My digital ecology is more of a digital *swamp*... A seething mass of digital and analog creatures feeding off of one another, planting roots in eachother's bodies, twining about eachother in search of the light filtering down from the tangled canopy.

 Radios/Miasma:
I inventoried the *digital radios* in my swamp recently and was appalled by how much chatter is going on around me in the 802.11, Bluetooth and GSM space. I wish I had an RF power meter/spectrum analyzer to make it more real to me. At any time, a full 7 802.11 radios are buzzing in phones, laptops, all-in-one computer and routers and about 5 Bluetooth devices, and a couple of GSM radios in 900 and 1800 are talking through and around a bidirectional RF amp (cell booster). There are also a handful of landline handsets and a pair of wireless weather devices chattering as well. On a bad day, I may have as many as 2-3 extra 802.11 *devices* and 8 MyFi SD cards shooting data over my WiLAN. So like 20-30 radios all talking over and through each other.

Fanboi:
I live in a swamp dominated by Apple products... yes, I *am* a Fanboi... I've been a full-up fan since OSX. Born and bred to Unix (BSD Style), I was a fan of SunOS, AIX, Mach, IRIX, before Linux came up. The only Unix derived OS I was never too impressed with was WindowsNT... go figure.

(semi)Mobile:
I carry my phone nearly everywhere (spectacles, testicles, wallet, keys, phone, pocket knife, change, belt, corkscrew, etc.) and my laptop nearly as many places... my wife has a matching laptop (3 year old MacBook Pro) and phone (iPhone4s), making it easier for me to be her tech support. She also has a tablet and we have a "media" all-in-one (8 year old iMac still going strong) computer sitting within view of the kitchen, dining, living areas (with a little rotation). All of these are Apple products.
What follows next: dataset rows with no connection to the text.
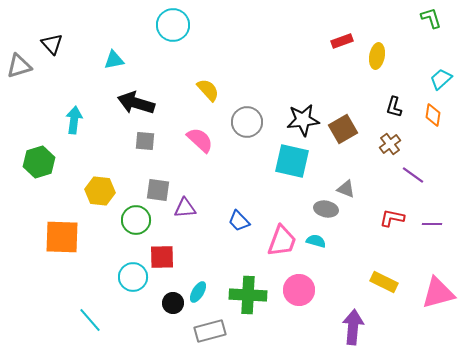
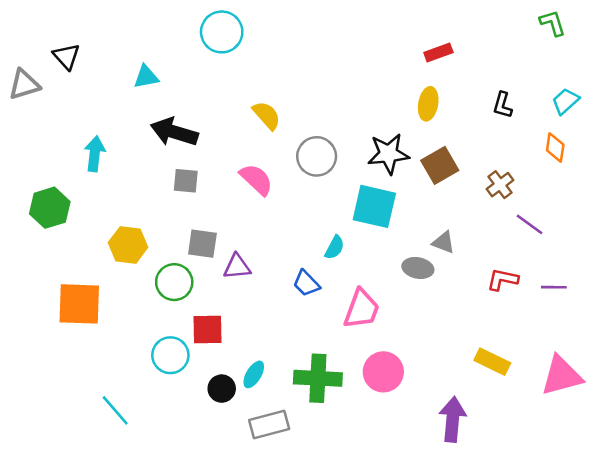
yellow ellipse: (377, 56) -> (428, 104), moved
black L-shape: (394, 107) -> (503, 105), moved
cyan semicircle: (316, 241) -> (335, 247), moved, turned 102

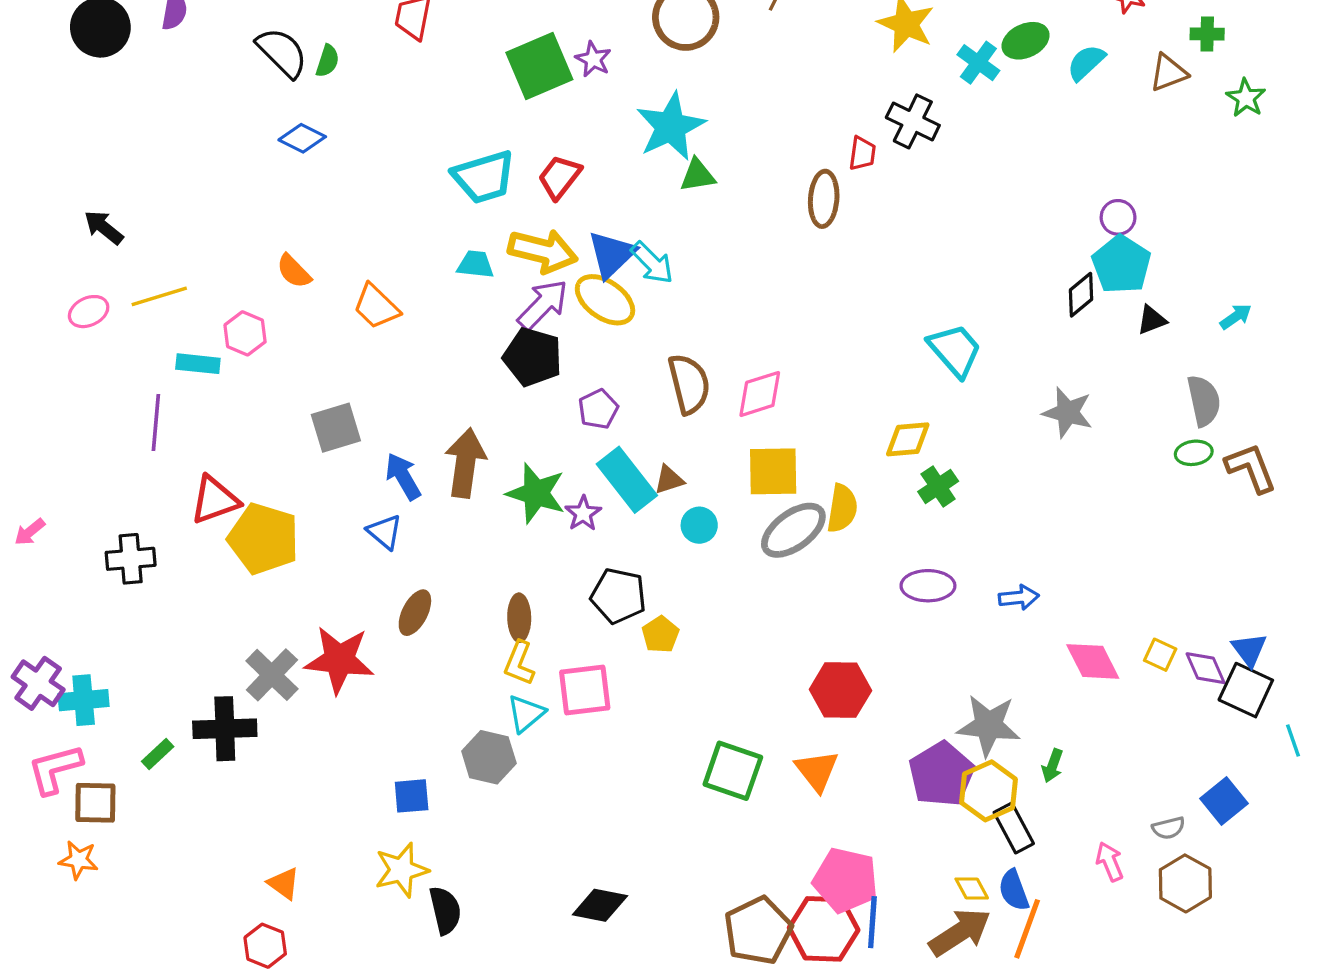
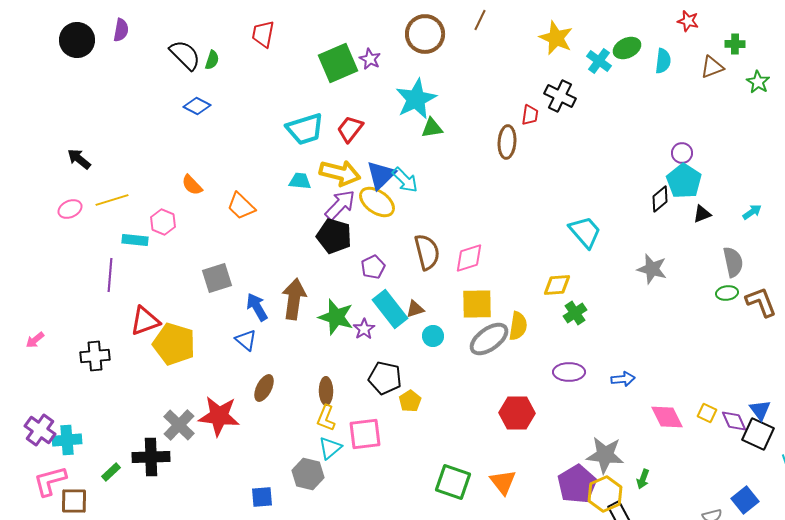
cyan semicircle: (1086, 63) -> (663, 61), turned 140
red hexagon: (840, 690) -> (517, 413), moved

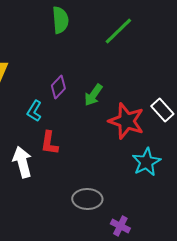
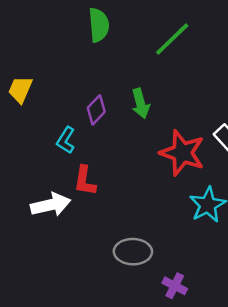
green arrow: (93, 95) -> (141, 103), moved, turned -50
white arrow: (22, 162) -> (51, 205), turned 92

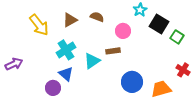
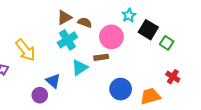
brown triangle: (70, 20) -> (64, 17), moved
yellow arrow: (39, 25) -> (25, 50), moved
pink circle: (123, 31) -> (111, 37), size x1.5
cyan cross: (66, 50) -> (67, 40), moved

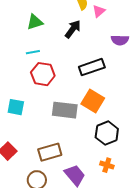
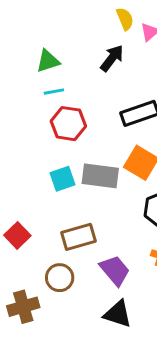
green triangle: (35, 22) -> (48, 61), moved
cyan square: (16, 107) -> (62, 179), moved, turned -30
I am a fanboi when it comes to keeping my wife happy and having consumer-grade electronics that work without much ado. The Apple "ecology" works pretty well for us.

Center does not hold:
The hub (if a swamp can be said to have a center) for all this is a 2 TB Apple Time Capsule with a couple of extra TB disks hanging off of it, a Linksys router, and two HP all-in-one printer-scanners, one with it's own WiFi. I also carry about with me several .5-2TB USB drives and a small handful of USB memory sticks as well as a similar handful of SD cards (including 8 with built-in WiFi).

Cloud:
I maintain several websites on a single ISP in ABQ (Southwest Cyberport) and use Blogger and Flickr for other content in "the cloud". My router(s) are connected to the big world via a Motorola 900Mhz "Canopy" directional network run by San Ildefonso Pueblo's "Tewacom".

Heavy Lifting:
My work (home office) computers include the aforementioned laptop, and two hot dual-boot PCs (Debian/XP and Scientific Linux/Win7) with onboard RAID. I access (from time to time) one or more very dense clusters of CPUs and GPUs housed with a collaborator in ABQ. These change configuration almost weekly, but often include up to a dozen backplanes and over 100 cpus and several dozen GPUs. They run Scientific Linux. It sux enough to try to keep the two home-office systems stable and I'm thankful to have a system someone else manages.

Digital Imaging:
My personal photography is mostly done by iPhone4, backed up by my professional Canon DSLR. My professional work in imaging ranges across many devices starting with The DSLR but also including an array of hacked Canon point-n-shoots (thanks to Tony Giancola) and an array of 32 (now antique, 1.5" block) Sony video cameras.

I have 5 digital projectors which I use from time to time (not including the myriad ones in my alternate work locations)... a pico, two minis, a short throw 3D, an antique Sharp the size of a .50 cal (wait, it isn't digital on the outside, just on the inside).

In the scrapyard abutted to the swamp I have a gutted Macbook Pro (donor for the 2 my wife and I use daily), 3 gutted/broken iPhone2 and 3, several old school dumb cellphones, a 12 Macbook , several deprecated Linux PC towers, an Apple Cube, and a whole line of Macs of my wife's Macs going back to a 512 and an SE she got in 1985 and 1987, not to mention her first computer, an IBM XT with a Targa graphics board and Wacom Tablet. I think that first one cost more than any other computer she has had to date.

Adjoining Lagoons:
This doesn't even include the fact that sometimes I interface the various computers in my Nissan Truck, and my wife's Honda Insight to read out the diagnostics. I also have a several Arduinos to drive stepper motors and control cameras. My oscilliscope and multimeters are not digital but I sometimes use the Arduinos to snag their output or drive them in unusual ways, extending my digital swamp upriver into the analog swamp I lived in before I floated downstream (in the last 5-10 years, depending) to a very very digital swamp. I haven't cracked the case on my wireless thermometers yet... but I have imagined that the (analog) control systems in my home solar systems deserve an upgrade to zigbee or ???... my swamp will be buzzing with fireflies and cicadas!

Ambient:
If Stephen and I have our way, every light fixture in the house will have an IP or BT address and every .5 sq mm on all walls will be pixel-addessable with light. Will I saturate the swampy aether miasma with yet-more WiFi or BT or push it all by ethernet over AC or replace my AC star network with a bus DC (power over hdmi?) network... gah!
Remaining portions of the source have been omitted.